Presiden Prabowo Subianto menghadiri acara penyerahan secara digital Daftar Isian Pelaksanaan Anggaran (DIPA) dan Buku Alokasi Transfer ke Daerah (TKD) Tahun Anggaran 2025, serta peluncuran Katalog Elektronik versi 6.0, yang digelar di Istana Negara, Jakarta, pada Selasa, 10 Desember 2024. Foto: BPMI Setpres/Muchlis Jr
Presiden Prabowo Subianto menghadiri acara penyerahan secara digital Daftar Isian Pelaksanaan Anggaran (DIPA) dan Buku Alokasi Transfer ke Daerah (TKD) Tahun Anggaran 2025, serta peluncuran Katalog Elektronik versi 6.0, yang digelar di Istana Negara, Jakarta, pada Selasa, 10 Desember 2024. Foto: BPMI Setpres/Muchlis Jr

Bisnis.com, JAKARTA - Pakar Hukum Tata Negara Bivitri Susanti menanggapi usulan Presiden Prabowo Subianto terkait dengan pemilihan kepala daerah (Pilkada) oleh DPRD dinilai tidak tepat lantaran melanggar secara konstitusional.

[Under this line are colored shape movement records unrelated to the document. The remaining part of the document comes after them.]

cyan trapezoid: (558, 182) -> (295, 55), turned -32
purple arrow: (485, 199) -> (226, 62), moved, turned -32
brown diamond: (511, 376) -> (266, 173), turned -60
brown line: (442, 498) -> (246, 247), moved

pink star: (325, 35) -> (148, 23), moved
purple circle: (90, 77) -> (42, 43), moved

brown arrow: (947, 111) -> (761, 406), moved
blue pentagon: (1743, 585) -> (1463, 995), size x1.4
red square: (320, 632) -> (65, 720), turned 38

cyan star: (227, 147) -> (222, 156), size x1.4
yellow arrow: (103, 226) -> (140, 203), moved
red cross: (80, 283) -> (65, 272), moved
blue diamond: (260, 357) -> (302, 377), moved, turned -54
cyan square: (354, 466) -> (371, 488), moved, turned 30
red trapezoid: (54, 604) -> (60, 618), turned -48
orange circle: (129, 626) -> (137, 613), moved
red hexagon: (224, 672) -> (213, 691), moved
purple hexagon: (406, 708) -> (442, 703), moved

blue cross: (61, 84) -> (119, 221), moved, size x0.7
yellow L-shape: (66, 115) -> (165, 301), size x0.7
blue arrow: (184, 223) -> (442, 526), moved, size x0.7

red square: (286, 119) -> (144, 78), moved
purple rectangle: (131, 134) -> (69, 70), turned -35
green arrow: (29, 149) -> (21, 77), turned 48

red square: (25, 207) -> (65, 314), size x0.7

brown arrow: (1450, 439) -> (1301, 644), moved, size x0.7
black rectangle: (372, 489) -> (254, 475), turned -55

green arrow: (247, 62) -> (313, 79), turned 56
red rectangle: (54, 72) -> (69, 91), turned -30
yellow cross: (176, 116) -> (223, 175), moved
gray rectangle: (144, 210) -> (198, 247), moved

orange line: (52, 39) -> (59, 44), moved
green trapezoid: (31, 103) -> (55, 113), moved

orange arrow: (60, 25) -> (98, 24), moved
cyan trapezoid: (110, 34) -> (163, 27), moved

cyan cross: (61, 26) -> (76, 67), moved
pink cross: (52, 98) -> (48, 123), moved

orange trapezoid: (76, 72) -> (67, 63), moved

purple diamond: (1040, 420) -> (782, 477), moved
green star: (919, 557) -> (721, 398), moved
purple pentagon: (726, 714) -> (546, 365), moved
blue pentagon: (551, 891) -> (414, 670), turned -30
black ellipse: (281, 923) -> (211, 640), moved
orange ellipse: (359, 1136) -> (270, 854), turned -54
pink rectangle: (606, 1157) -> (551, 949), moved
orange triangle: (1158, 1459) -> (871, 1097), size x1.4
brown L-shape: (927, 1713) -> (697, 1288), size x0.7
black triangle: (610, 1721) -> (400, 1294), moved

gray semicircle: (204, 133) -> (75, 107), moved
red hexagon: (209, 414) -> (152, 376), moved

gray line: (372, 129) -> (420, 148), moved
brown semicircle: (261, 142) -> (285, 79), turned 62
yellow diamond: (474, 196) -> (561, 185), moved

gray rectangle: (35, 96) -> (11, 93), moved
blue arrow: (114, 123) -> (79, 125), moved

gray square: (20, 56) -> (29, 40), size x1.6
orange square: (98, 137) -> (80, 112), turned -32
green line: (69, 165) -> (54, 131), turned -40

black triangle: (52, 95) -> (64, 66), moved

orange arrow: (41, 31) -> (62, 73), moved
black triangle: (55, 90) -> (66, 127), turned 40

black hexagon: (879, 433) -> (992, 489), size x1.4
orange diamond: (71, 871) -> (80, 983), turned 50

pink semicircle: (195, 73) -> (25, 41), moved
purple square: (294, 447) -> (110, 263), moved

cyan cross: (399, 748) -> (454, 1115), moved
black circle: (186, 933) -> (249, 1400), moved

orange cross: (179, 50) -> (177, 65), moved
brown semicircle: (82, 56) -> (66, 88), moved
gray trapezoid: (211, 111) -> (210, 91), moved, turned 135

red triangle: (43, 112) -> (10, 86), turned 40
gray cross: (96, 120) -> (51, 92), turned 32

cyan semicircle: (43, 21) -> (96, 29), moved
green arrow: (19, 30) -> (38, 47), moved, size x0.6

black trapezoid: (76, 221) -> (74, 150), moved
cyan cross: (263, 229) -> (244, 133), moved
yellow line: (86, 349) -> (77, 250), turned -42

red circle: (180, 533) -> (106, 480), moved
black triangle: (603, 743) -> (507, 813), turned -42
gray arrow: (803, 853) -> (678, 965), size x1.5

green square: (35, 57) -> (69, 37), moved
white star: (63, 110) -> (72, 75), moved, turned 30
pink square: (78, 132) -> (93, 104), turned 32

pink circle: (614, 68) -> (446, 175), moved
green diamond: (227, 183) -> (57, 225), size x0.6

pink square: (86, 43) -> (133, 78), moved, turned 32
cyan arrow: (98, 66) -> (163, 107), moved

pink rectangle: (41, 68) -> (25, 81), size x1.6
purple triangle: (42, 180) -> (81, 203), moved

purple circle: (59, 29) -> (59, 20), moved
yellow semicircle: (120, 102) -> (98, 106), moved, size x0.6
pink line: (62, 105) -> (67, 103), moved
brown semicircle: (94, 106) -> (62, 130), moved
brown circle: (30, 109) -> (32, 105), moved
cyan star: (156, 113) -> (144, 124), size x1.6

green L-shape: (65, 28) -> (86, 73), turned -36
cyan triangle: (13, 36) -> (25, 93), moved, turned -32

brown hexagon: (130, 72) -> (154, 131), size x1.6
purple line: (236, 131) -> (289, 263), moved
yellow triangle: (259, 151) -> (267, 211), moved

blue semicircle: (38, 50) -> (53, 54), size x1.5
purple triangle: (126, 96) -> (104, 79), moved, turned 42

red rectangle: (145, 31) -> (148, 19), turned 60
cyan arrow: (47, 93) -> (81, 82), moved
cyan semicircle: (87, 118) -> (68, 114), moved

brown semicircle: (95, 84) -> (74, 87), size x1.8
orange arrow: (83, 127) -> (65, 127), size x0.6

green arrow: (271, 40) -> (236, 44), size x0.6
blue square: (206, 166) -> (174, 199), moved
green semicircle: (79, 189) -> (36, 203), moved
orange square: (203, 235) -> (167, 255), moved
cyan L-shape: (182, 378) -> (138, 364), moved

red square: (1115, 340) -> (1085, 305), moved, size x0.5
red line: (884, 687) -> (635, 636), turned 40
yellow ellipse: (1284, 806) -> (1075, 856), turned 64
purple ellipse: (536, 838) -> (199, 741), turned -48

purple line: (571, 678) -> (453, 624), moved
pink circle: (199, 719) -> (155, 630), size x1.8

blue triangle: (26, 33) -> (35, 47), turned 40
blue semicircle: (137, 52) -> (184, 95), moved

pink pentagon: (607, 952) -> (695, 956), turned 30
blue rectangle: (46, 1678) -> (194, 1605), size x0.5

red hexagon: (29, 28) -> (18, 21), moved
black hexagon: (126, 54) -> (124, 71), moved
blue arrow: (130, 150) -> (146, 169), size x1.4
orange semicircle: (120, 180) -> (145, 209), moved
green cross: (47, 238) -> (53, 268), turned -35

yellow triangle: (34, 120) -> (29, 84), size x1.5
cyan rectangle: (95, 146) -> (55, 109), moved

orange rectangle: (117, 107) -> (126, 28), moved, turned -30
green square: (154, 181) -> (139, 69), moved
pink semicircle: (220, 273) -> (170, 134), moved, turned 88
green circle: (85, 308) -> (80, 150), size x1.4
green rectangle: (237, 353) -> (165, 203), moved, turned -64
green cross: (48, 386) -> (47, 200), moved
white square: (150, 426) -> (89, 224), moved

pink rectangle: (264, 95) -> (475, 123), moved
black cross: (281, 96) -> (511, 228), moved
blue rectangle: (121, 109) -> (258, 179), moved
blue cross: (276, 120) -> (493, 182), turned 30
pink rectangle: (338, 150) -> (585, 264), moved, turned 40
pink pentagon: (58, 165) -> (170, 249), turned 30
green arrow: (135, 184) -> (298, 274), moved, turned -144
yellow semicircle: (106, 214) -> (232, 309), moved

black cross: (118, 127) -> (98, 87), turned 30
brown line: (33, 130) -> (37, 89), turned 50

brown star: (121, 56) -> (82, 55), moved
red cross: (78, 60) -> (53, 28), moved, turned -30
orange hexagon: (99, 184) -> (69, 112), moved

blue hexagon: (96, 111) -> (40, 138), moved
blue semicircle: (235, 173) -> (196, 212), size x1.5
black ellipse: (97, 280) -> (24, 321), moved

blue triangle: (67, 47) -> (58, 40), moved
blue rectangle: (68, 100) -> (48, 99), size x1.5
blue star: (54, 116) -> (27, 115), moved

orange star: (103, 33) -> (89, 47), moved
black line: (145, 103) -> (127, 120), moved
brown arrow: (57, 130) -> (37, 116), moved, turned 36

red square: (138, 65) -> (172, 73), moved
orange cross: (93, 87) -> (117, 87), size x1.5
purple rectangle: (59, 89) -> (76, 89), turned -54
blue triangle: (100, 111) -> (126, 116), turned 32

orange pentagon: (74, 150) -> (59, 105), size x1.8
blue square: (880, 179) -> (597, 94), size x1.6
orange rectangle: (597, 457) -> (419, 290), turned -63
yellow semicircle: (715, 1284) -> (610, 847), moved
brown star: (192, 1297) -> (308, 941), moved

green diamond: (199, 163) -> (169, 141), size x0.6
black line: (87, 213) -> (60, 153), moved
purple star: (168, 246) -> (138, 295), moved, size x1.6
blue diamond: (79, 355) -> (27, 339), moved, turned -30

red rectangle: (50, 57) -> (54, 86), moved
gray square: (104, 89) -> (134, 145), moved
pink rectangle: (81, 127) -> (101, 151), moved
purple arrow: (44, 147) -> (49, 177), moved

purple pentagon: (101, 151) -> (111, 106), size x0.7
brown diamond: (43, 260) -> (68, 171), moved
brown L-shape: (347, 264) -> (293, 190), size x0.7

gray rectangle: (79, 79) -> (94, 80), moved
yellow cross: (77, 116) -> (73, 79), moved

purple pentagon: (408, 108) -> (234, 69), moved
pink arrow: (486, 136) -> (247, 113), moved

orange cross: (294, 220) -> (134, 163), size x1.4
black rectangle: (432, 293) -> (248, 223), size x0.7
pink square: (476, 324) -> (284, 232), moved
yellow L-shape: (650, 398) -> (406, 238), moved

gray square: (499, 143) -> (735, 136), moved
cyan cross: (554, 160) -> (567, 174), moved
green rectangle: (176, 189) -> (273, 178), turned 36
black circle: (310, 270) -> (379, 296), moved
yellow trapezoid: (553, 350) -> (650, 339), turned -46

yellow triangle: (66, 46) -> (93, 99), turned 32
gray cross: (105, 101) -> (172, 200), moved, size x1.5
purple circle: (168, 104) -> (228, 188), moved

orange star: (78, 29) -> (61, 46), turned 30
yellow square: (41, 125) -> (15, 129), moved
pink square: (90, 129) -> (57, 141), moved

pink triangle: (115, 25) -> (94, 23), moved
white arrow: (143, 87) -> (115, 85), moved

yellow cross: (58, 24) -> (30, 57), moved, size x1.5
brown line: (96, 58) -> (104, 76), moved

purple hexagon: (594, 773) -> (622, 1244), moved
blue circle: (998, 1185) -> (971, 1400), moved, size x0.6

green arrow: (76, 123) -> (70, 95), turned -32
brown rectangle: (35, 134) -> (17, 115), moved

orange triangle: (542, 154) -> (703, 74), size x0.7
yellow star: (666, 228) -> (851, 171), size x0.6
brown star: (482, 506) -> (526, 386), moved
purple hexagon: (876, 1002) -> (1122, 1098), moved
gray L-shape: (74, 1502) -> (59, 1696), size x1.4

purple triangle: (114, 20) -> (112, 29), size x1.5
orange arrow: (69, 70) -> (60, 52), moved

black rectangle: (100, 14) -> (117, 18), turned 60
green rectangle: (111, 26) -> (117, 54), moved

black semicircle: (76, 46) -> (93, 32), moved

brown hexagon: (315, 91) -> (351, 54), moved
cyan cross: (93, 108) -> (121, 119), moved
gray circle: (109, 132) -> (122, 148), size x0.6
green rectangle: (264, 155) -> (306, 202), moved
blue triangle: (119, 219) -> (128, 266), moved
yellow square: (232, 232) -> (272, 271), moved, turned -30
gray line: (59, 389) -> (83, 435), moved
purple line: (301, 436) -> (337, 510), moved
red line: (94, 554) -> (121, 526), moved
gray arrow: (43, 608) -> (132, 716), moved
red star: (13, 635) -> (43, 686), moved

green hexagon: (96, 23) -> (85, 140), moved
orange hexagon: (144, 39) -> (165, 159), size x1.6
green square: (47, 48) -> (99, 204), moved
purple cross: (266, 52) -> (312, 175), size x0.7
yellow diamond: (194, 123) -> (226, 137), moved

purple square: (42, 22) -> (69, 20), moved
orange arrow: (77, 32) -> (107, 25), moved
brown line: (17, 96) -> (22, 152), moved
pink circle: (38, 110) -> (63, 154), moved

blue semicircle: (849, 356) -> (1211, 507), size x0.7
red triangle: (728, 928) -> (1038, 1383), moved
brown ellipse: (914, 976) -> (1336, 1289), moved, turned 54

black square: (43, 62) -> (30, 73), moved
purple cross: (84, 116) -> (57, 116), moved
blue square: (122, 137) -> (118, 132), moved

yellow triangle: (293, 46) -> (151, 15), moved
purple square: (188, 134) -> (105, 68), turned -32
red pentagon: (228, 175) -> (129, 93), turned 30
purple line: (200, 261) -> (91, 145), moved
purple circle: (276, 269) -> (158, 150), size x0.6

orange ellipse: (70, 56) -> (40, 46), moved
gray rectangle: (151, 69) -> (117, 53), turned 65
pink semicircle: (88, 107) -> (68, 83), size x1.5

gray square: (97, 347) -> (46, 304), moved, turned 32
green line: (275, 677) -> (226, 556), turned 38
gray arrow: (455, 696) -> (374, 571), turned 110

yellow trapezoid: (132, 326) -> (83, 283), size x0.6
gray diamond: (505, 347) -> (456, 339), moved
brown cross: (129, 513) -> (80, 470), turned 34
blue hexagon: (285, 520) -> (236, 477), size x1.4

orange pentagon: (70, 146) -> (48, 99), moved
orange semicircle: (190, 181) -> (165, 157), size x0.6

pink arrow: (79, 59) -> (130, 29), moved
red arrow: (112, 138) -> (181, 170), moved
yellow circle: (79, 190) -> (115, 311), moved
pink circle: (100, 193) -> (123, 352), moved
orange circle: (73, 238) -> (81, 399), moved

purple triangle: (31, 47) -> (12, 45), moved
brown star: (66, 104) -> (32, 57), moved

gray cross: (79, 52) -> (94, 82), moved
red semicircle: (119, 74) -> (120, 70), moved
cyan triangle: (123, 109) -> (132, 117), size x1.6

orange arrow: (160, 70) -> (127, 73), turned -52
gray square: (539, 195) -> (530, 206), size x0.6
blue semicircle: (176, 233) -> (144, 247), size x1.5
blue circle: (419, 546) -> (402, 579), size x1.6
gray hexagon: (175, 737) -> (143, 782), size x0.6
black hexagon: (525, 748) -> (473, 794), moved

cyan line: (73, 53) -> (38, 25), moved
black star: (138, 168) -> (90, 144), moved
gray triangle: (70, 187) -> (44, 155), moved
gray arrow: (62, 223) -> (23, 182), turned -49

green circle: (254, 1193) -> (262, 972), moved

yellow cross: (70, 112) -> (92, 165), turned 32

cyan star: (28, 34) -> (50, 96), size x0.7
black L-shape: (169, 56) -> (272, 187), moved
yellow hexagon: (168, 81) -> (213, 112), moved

Bivitri menekankan memang betul jika merujuk pada pasal 18 ayat (4) UUD 1945, kepala daerah dipilih secara demokratis. Namun, lanjut dia, terdapat putusan Mahkamah Konstitusi 2004 yang berisikan makna sebenarnya adalah untuk dilakukan secara langsung.

Kendati demikian, dia mengemukakan dirinya setuju jika Pilkada perlu dievaluasi, tetapi evaluasinya tidak langsung lompat menyimpulkan. Menurutnya, jika memang ingin evaluasi, bisa dilihat soal masalah biaya Pilkada yang tinggi dan banyaknya politik uang.

“Kalau langsung jawabannya adalah Pilkada menjadi tidak langsung, itu namanya lompat kesimpulan, bukan cara berlogika yang benar dan inkonstitusional juga. Kalau diurai, kita akan ketemu akar masalah sebenarnya adalah partai politik dan politikus,” katanya saat dihubungi Bisnis, pada Senin (16/12/2024).

Maka demikian, Bivitri memandang bahwa hal yang seharusnya dibenahi adalah partai politik itu sendiri. Jika hanya memindahkan sistem pemilihan yang semula langsung menjadi ke DPRD dan partai politik tidak berbenah diri, dia yakin tidak akan ada penyelesaian masalah.

Lebih lanjut, dia turut mengemukakan bila Pilkada dilakukan secara langsung, setidaknya aka koneksi antara warga dengan pilihannya tersebut. Tak hanya itu, tambahnya, warga juga akan memiliki keinginan untuk melakukan pengawasan dan kepala daerah pun bertugas melayani publik.

“Kalau lolos benar-benar ke DPRD, maka koneksi itu gak akan muncul. Yang ada malah pimpinan atau kepala daerah akan hanya sibuk melayani DPRD-nya. Kemudian yang kedua, juga akan semakin merusak sistem demokrasi kita,” ujarnya.

Senada, Pakar Hukum Tata Negara Feri Amsari turut melihat bahwa usulan yang Presiden Prabowo layangkan tersebut secara prinsip konstitusional adalah salah tempat dan salah kaprah.

Menurut dia, pemaknaan demokratis dalam pasal 18 ayat (4) UUD 1945 adalah untuk menghormati metode pemilihan kepada daerah berdasarkan prinsip otonomi khusus yang dipakai di beberapa provinsi yang memiliki keistimewaan atau kekhususan masing-masing.

“Nah sementara para pembentuk undang-undang dasar perubahan kita, menghendaki yang lain dari yang khusus itu sama, yaitu dipilih secara langsung. Inilah yang kemudian menjadi dasar gagasan pemilihan kepala daerah asimetris di Indonesia. Tidak dapat dimaknai hal yang umum dipilih secara langsung itu diganti dalam konsep metode pemilihan melalui DPRD,” tuturnya saat dihubungi Bisnis, pada Senin (16/12/2024).

Hal ini karena, kata dia, satu sisi itu tidak sesuai dengan semangat reformasi konstitusi yang berbicara mengenai otonomi daerah yang seluas-luasnya.

Lebih jauh, Feri juga menyinggung dan menilai soal biaya mahal Pilkada yang sebenarnya disebabkan oleh peserta dan penyelenggara yang boros.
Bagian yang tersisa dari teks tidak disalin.